Question

Compute the derivative of the given function. $$f(x)=2^{x^{3}+3 x}$$

Short answer

The derivative is \( f'(x) = 2^{x^3 + 3x} \ln(2) \times 3(x^2 + 1) \).

Step-by-step solution

Recognize the Function Type

The function given, \( f(x) = 2^{x^3 + 3x} \), is an exponential function where the base is a constant and the exponent is a function of \( x \). To find the derivative, we use the chain rule for differentiation and properties of exponential functions.

Start with the General Formula

For a function \( a^{u(x)} \), the derivative is \( \frac{d}{dx}\left(a^{u(x)}\right) = a^{u(x)} \ln(a) \frac{du}{dx} \). In our case, the base \( a \) is \( 2 \) and \( u(x) = x^3 + 3x \).

Differentiate the Exponent

Find the derivative of \( u(x) = x^3 + 3x \). This derivative \( \frac{du}{dx} = 3x^2 + 3 \), because the derivative of \( x^3 \) is \( 3x^2 \) and the derivative of \( 3x \) is \( 3 \).

Apply the Chain Rule

Substitute back into the formula: the derivative of \( f(x) = 2^{x^3 + 3x} \) is \( f'(x) = 2^{x^3 + 3x} \ln(2)(3x^2 + 3) \). This combines the exponential function's derivative rule and the chain rule.

Simplify the Expression

The expression \( f'(x) = 2^{x^3 + 3x} \ln(2) (3x^2 + 3) \) can be further simplified if required, recognizing that \( 3x^2 + 3 = 3(x^2 + 1) \). Thus, \( f'(x) = 2^{x^3 + 3x} \ln(2) \times 3(x^2 + 1) \).

Key concepts

Exponential Functions

Exponential functions are essential components in calculus and mathematical analysis. They are characterized by having a constant base raised to a variable exponent. In the function given, \( f(x) = 2^{x^3+3x} \), 2 is the constant base, and the expression \( x^3 + 3x \) is the variable exponent. Exponential functions have unique properties such as rapid growth or decay, which can be seen in real-world scenarios like population growth or radioactive decay.

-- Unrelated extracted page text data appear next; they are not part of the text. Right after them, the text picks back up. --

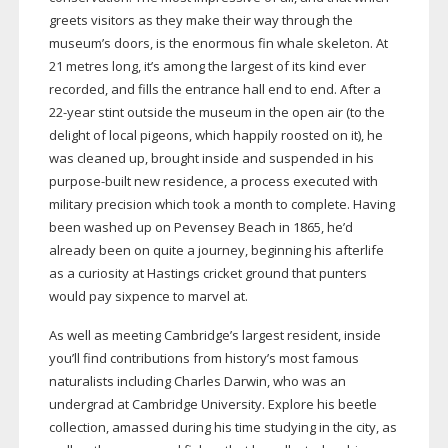
greets visitors as they make their way through the
museum’s doors, is the enormous fin whale skeleton. At
21 metres long, it’s among the largest of its kind ever
recorded, and fills the entrance hall end to end.
After a
22-year
stint outside the museum in the open air (to the
delight of local pigeons, which happily roosted on it), he
was cleaned up, brought inside and suspended in his
purpose-built
new residence, a process executed with
military precision which took a month to complete. Having
been washed up on Pevensey Beach in 1865, he’d
already been on quite a journey, beginning his afterlife
as a curiosity at Hastings cricket ground that punters
would pay sixpence to marvel at.
As well as meeting Cambridge’s largest resident, inside
you’ll find contributions from history’s most famous
naturalists including Charles Darwin, who was an
undergrad at Cambridge University. Explore his beetle
collection, amassed during his time studying in the city, as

• Rapid Growth: The value of an exponential function increases quickly as the variable in the exponent rises.
• Continuous Change: Exponential functions can model phenomena with continuous change.

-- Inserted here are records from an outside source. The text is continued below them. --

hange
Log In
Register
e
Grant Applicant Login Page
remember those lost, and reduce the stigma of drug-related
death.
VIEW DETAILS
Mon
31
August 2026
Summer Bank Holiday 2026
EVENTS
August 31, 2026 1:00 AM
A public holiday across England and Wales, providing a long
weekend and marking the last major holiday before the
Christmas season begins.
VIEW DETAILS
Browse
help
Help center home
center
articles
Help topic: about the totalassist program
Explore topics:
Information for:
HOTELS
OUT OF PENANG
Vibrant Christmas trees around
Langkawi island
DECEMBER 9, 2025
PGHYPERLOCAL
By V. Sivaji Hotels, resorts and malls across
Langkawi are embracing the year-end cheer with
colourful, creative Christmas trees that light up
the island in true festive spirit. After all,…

Understanding their behavior provides insights into various dynamic systems. Typically, these functions exhibit exponential growth in mathematical terms of \( a^x \), where 'a' is a constant greater than one.

Chain Rule

The chain rule is a fundamental tool in calculus that deals with the differentiation of composite functions. Consider a function \( g(x) = f(h(x)) \) where you must differentiate a complex expression. The chain rule allows us to find the derivative of such functions by breaking them into simpler parts.
For the function \( f(x) = 2^{x^3 + 3x} \), the exponent \( x^3 + 3x \) acts as an inner function. The chain rule can be expressed as follows:

• Differentiate the outer function while keeping the inner function constant.
• Multiply by the derivative of the inner function.

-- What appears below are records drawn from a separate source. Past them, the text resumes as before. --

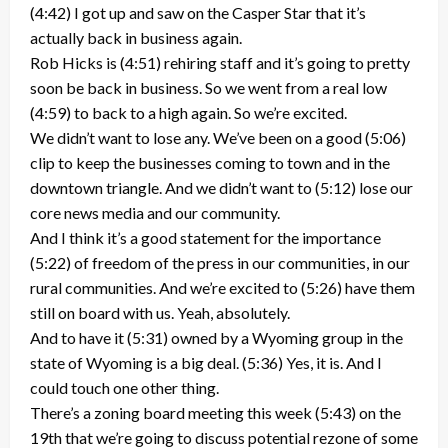
(4:42) I got up and saw on the Casper Star that it’s
actually back in business again.
Rob Hicks is (4:51) rehiring staff and it’s going to pretty
soon be back in business. So we went from a real low
(4:59) to back to a high again. So we’re excited.
We didn’t want to lose any. We’ve been on a good (5:06)
clip to keep the businesses coming to town and in the
downtown triangle. And we didn’t want to (5:12) lose our
core news media and our community.
And I think it’s a good statement for the importance
(5:22) of freedom of the press in our communities, in our
rural communities. And we’re excited to (5:26) have them
still on board with us. Yeah, absolutely.
And to have it (5:31) owned by a Wyoming group in the
state of Wyoming is a big deal. (5:36) Yes, it is. And I
could touch one other thing.
There’s a zoning board meeting this week (5:43) on the
19th that we’re going to discuss potential rezone of some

In the context of our function, applying the chain rule involves differentiating \( 2^{x^3 + 3x} \) with respect to \( x \). First, treat \( 2^{u} \) as the outer function where \( u = x^3 + 3x \). Then differentiate \( u \) to find \( \frac{du}{dx} = 3x^2 + 3 \). The chain rule efficiently computes the derivative by systematically handling nested functions.

Derivative Calculation

Calculating the derivative is a core skill in calculus, and it's crucial for understanding how functions change at any given point. The derivative of a function measures its rate of change and is found using rules like the chain rule and basic differentiation principles.
For the function \( f(x) = 2^{x^3 + 3x} \), we first recognize it as an exponential function where the derivative follows the form \( \frac{d}{dx}(a^{u}) = a^{u} \ln(a) \cdot \frac{du}{dx} \). Here, the steps are:

• Identify \( a \) as 2 and \( u(x) \) as \( x^3 + 3x \).
• Find the derivative of \( u(x) \), which is \( 3x^2 + 3 \).
• Plug these into the formula yielding \( f'(x) = 2^{x^3 + 3x} \ln(2)(3x^2 + 3) \).
• Simplify further if necessary to \( f'(x) = 2^{x^3 + 3x} \ln(2) \times 3(x^2 + 1) \).

This process not only yields the derivative but also illustrates the systematic use of calculus rules to tackle complex functions.